▶ **PROBLEM DETAILS**: The response should contain only the line with "Männer Einlagen" and every line after it to the end of the listing below, duplicated exactly; no picture belongs in it.

== Segment start ==

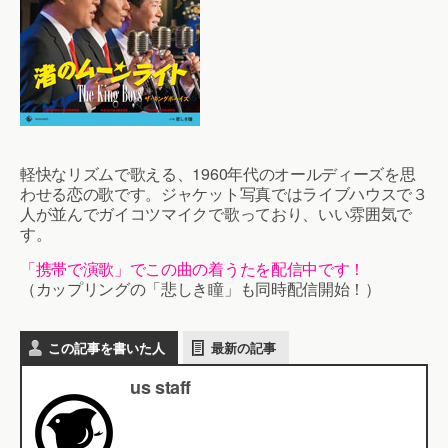
軽快なリズムで歌える、1960年代のオールディーズを思
わせる恋の歌です。ジャケット写真ではライブハウスで３
人が並んでガイコツマイクで歌っており、いい雰囲気で
す。
「携帯で演歌」でこの曲の着うたを配信中です！
（カップリングの「悲しき瞳」も同時配信開始！）
この記事を書いた人
最新の記事
us staff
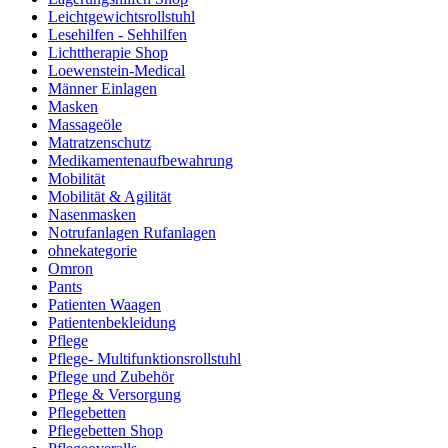
Leichtgewichtsrollstuhl
Lesehilfen - Sehhilfen
Lichttherapie Shop
Loewenstein-Medical
Männer Einlagen
Masken
Massageöle
Matratzenschutz
Medikamentenaufbewahrung
Mobilität
Mobilität & Agilität
Nasenmasken
Notrufanlagen Rufanlagen
ohnekategorie
Omron
Pants
Patienten Waagen
Patientenbekleidung
Pflege
Pflege- Multifunktionsrollstuhl
Pflege und Zubehör
Pflege & Versorgung
Pflegebetten
Pflegebetten Shop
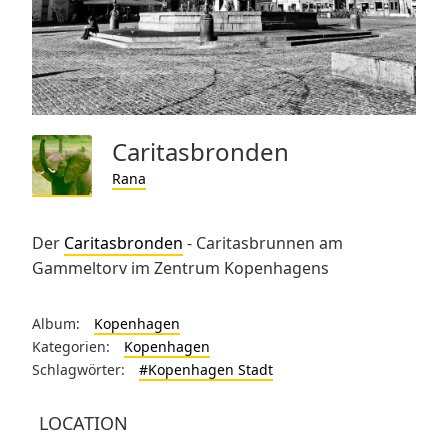
Caritasbronden
Rana
Der
Caritasbronden
- Caritasbrunnen am
Gammeltorv im Zentrum Kopenhagens
Album:
Kopenhagen
Kategorien:
Kopenhagen
Schlagwörter:
#Kopenhagen Stadt
LOCATION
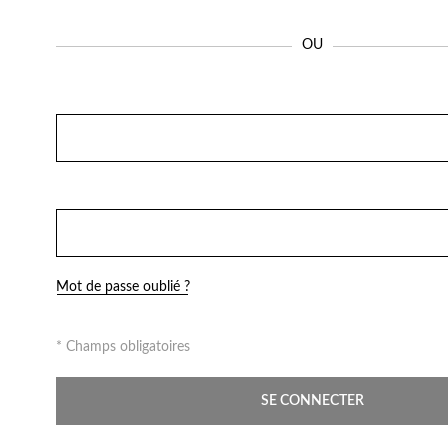
Parfums
OU
Mot de passe oublié ?
* Champs obligatoires
SE CONNECTER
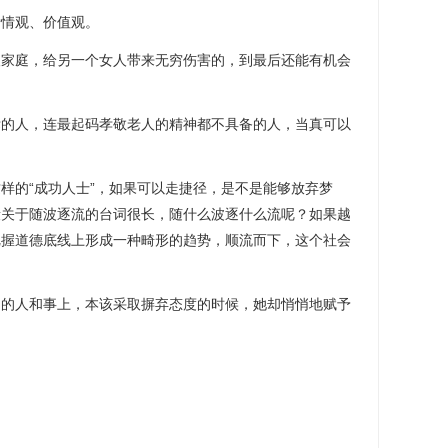
爱情观、价值观。
人家庭，给另一个女人带来无穷伤害的，到最后还能有机会
标的人，连最起码孝敬老人的精神都不具备的人，当真可以
样的“成功人士”，如果可以走捷径，是不是能够放弃梦
段关于随波逐流的台词很长，随什么波逐什么流呢？如果越
把握道德底线上形成一种畸形的趋势，顺流而下，这个社会
知的人和事上，本该采取摒弃态度的时候，她却悄悄地赋予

== Segment end ==

▶ **SOLUTION TO THE PROBLEM**:
Männer Einlagen
Masken
Massageöle
Matratzenschutz
Medikamentenaufbewahrung
Mobilität
Mobilität & Agilität
Nasenmasken
Notrufanlagen Rufanlagen
ohnekategorie
Omron
Pants
Patienten Waagen
Patientenbekleidung
Pflege
Pflege- Multifunktionsrollstuhl
Pflege und Zubehör
Pflege & Versorgung
Pflegebetten
Pflegebetten Shop
Caritasbronden
Rana
Der
Caritasbronden
- Caritasbrunnen am
Gammeltorv im Zentrum Kopenhagens
Album:
Kopenhagen
Kategorien:
Kopenhagen
Schlagwörter:
#Kopenhagen Stadt
LOCATION
Parfums
OU
Mot de passe oublié ?
* Champs obligatoires
SE CONNECTER
爱情观、价值观。
人家庭，给另一个女人带来无穷伤害的，到最后还能有机会
标的人，连最起码孝敬老人的精神都不具备的人，当真可以
样的“成功人士”，如果可以走捷径，是不是能够放弃梦
段关于随波逐流的台词很长，随什么波逐什么流呢？如果越
把握道德底线上形成一种畸形的趋势，顺流而下，这个社会
知的人和事上，本该采取摒弃态度的时候，她却悄悄地赋予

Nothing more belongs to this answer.